WHAT: “Side the Other Side,” video and interactive art by four artists
|WHEN: Through March 23WHERE: Carnegie Art Center, 240 Goundry St., North Tonawanda
Take a few steps into the darkened rotunda, and around the corner a huge video projection emerges. Across the room a computer monitor with projected operating directions for an interactive companion piece also comes into view. This mildly disquieting arrangement by curator Ghen Zando-Dennis sets the tone for a very compelling exhibition dealing with intrusion and occupation of space.

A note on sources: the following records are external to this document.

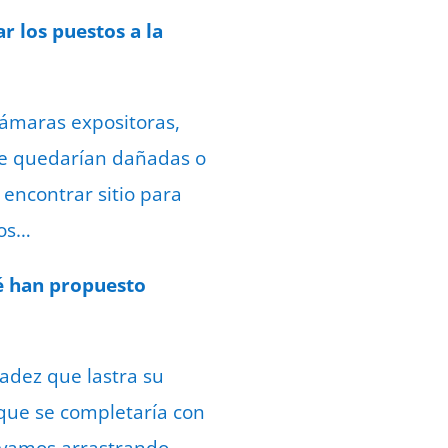
r los puestos a la
cámaras expositoras,
ue quedarían dañadas o
 encontrar sitio para
mos…
ué han propuesto
adez que lastra su
que se completaría con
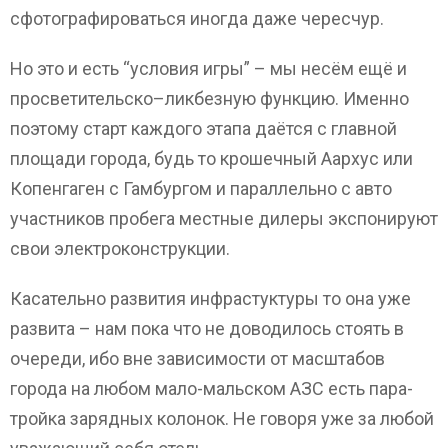
сфотографироваться иногда даже чересчур.
Но это и есть “условия игры” – мы несём ещё и
просветительско–ликбезную функцию. Именно
поэтому старт каждого этапа даётся с главной
площади города, будь то крошечный Аархус или
Копенгаген с Гамбургом и параллельно с авто
участников пробега местные дилеры экспонируют
свои электроконструкции.
Касательно развития инфрастуктуры то она уже
развита – нам пока что не доводилось стоять в
очереди, ибо вне зависимости от масштабов
города на любом мало-мальском АЗС есть пара-
тройка зарядных колонок. Не говоря уже за любой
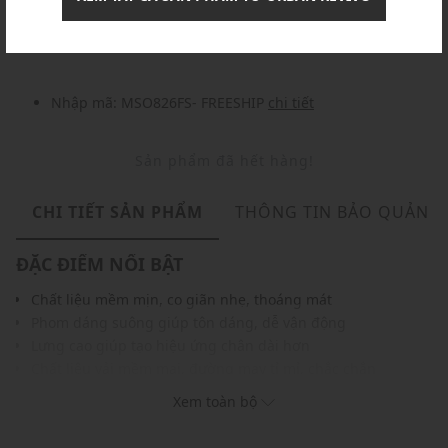
Nhập mã: MSOXINCHAO - Giảm ngay 10%
chi tiết
Nhập mã: MSO826FS- FREESHIP
chi tiết
Sản phẩm đã hết hàng!
CHI TIẾT SẢN PHẨM
THÔNG TIN BẢO QUẢN
ĐẶC ĐIỂM NỔI BẬT
Chất liệu mềm mịn, co giãn nhẹ, thoáng mát
Phom dáng suông giúp tôn dáng, dễ vận động
Lưng cao giúp tạo hiệu ứng chân dài hơn
Chất liệu vải mềm mại, đường may tỉ mỉ, chắc chắn
Màu sắc hiện đại, dễ phối cùng các trang phục và phụ kiện
Xem toàn bộ
khác
THÔNG TIN SẢN PHẨM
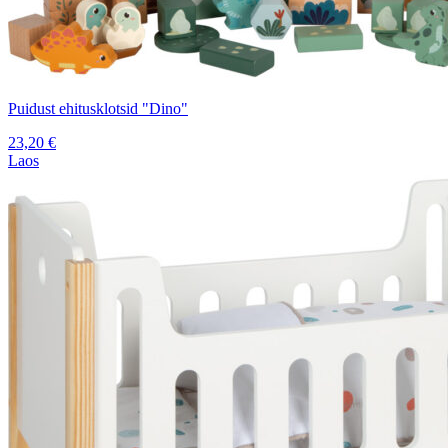
Puidust ehitusklotsid "Dino"
23,20
€
Laos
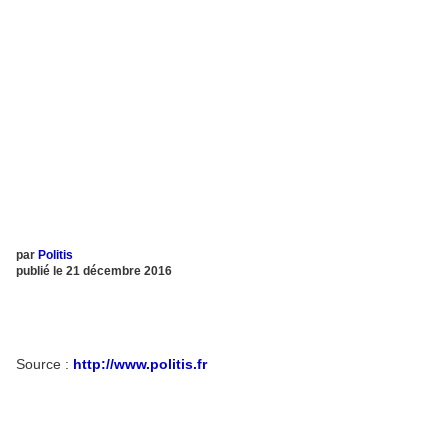
par
Politis
publié le 21 décembre 2016
Source :
http://www.politis.fr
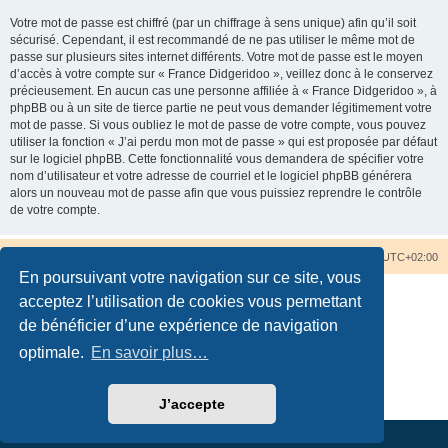
Votre mot de passe est chiffré (par un chiffrage à sens unique) afin qu’il soit
sécurisé. Cependant, il est recommandé de ne pas utiliser le même mot de
passe sur plusieurs sites internet différents. Votre mot de passe est le moyen
d’accès à votre compte sur « France Didgeridoo », veillez donc à le conservez
précieusement. En aucun cas une personne affiliée à « France Didgeridoo », à
phpBB ou à un site de tierce partie ne peut vous demander légitimement votre
mot de passe. Si vous oubliez le mot de passe de votre compte, vous pouvez
utiliser la fonction « J’ai perdu mon mot de passe » qui est proposée par défaut
sur le logiciel phpBB. Cette fonctionnalité vous demandera de spécifier votre
nom d’utilisateur et votre adresse de courriel et le logiciel phpBB générera
alors un nouveau mot de passe afin que vous puissiez reprendre le contrôle
de votre compte.
Accueil du forum
Nous contacter
Fuseau horaire sur
UTC+02:00
En poursuivant votre navigation sur ce site, vous
acceptez l’utilisation de cookies vous permettant
de bénéficier d’une expérience de navigation
optimale.
En savoir plus…
Développé par
phpBB
® Forum Software © phpBB Limited
Traduction française officielle
©
Qiaeru
Confidentialité
|
Conditions
J’accepte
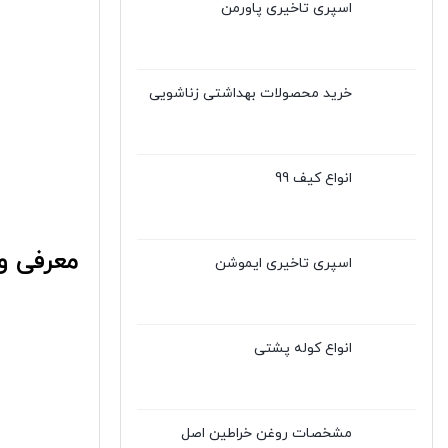
اسپری تاخیری پاورمن
خرید محصولات بهداشتی زناشویی
انواع کیف 99
معرفی و
اسپری تاخیری ایموشن
انواع کوله پشتی
مشخصات روغن خراطین اصل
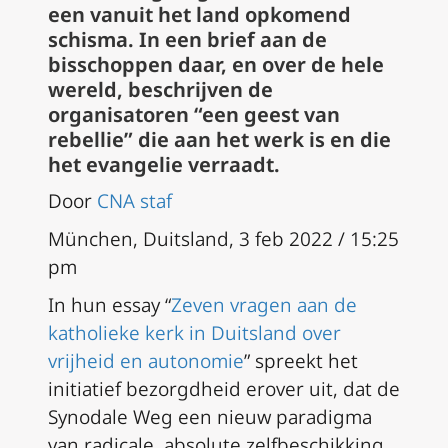
een vanuit het land opkomend
schisma. In een brief aan de
bisschoppen daar, en over de hele
wereld, beschrijven de
organisatoren “een geest van
rebellie” die aan het werk is en die
het evangelie verraadt.
Door
CNA staf
München, Duitsland, 3 feb 2022 / 15:25
pm
In hun essay “
Zeven vragen aan de
katholieke kerk in Duitsland over
vrijheid en autonomie
” spreekt het
initiatief bezorgdheid erover uit, dat de
Synodale Weg een nieuw paradigma
van radicale, absolute zelfbeschikking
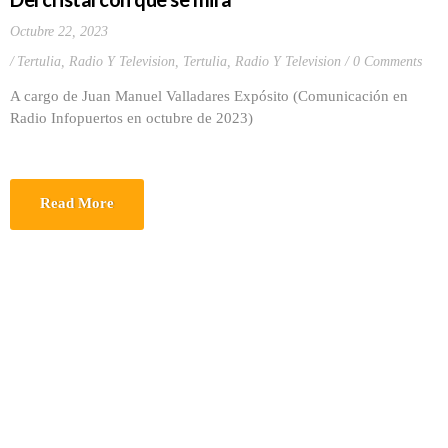
Octubre 22, 2023
Tertulia, Radio Y Television
,
Tertulia, Radio Y Television
0 Comments
A cargo de Juan Manuel Valladares Expósito (Comunicación en
Radio Infopuertos en octubre de 2023)
Read More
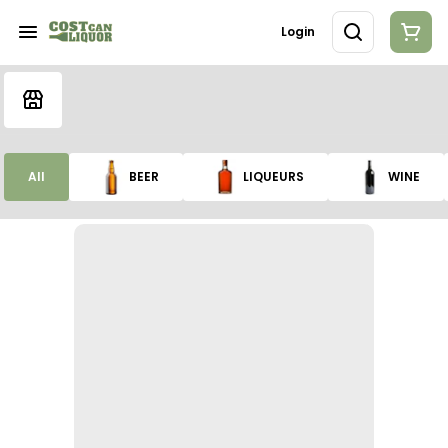
Login
All
BEER
LIQUEURS
WINE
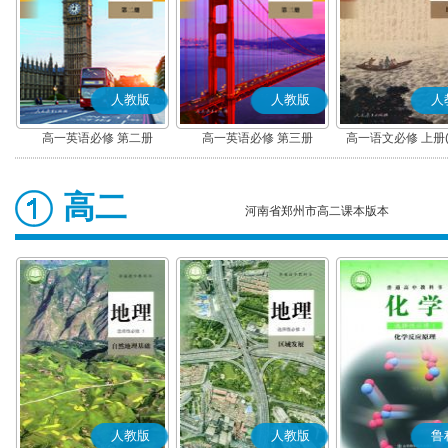
人教版
人教版
人
高一英语必修 第二册
高一英语必修 第三册
高一语文必修 上册
高二
河南省郑州市高二课本版本
人教版
人教版
鲁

“Existing in Ruins,” a 35-minute digital video that is included in this year’s Whitney Biennial, was shot in Palestinian refugee camps by Israeli artist Tirtza Even in collaboration with fellow Israeli Bosmat Alon. It opens with narrative text concerning an Israeli and Palestinian terrorist who meet on vacation and overcome mutual distrust to bond. This meeting frames the viewer’s perception of the patchy documentary footage, ambient sound and disjointed accounts of refugee life that follow.
Children cavort among ruins, families banter, and men sit idly in dusty corners and stare pointlessly – all waiting indefinitely within the tightly walled environs of the enclave. The fixed camera gaze seems at once invasive and vulnerable, as walls and other obstacles project into the frame obscuring visual egress. In Even’s digital companion piece, “Occupied Territory,” the viewer clicks a mouse to travel through the same oppressive surroundings, now apparently uninhabited but actually containing concealed scenes from the video. The themes of intrusion and oppression continue with “Untitled #3,” by New York City artist Shannon Kennedy, a seven-minute impressionistic montage of slow-motion segments shot in New York City subways, much of it filmed surreptitiously. The passive/aggressive voyeuristic viewpoint and groaning ambient sound create an ambiguously ominous tone reminiscent of horror and suspense film genres. Produced in 2000, this work takes on new significance post-Sept. 11.
In “I Thought I was Seeing Convicts,” Berlin-based Harun Farocki focuses on Corchran Prison in exploring the role of technology in social subjugation. Farocki employs multiple images, often from surveillance tapes and training films, joined by patently subjective text, to expose the abuse of power. The implications extend well beyond the concrete prison walls.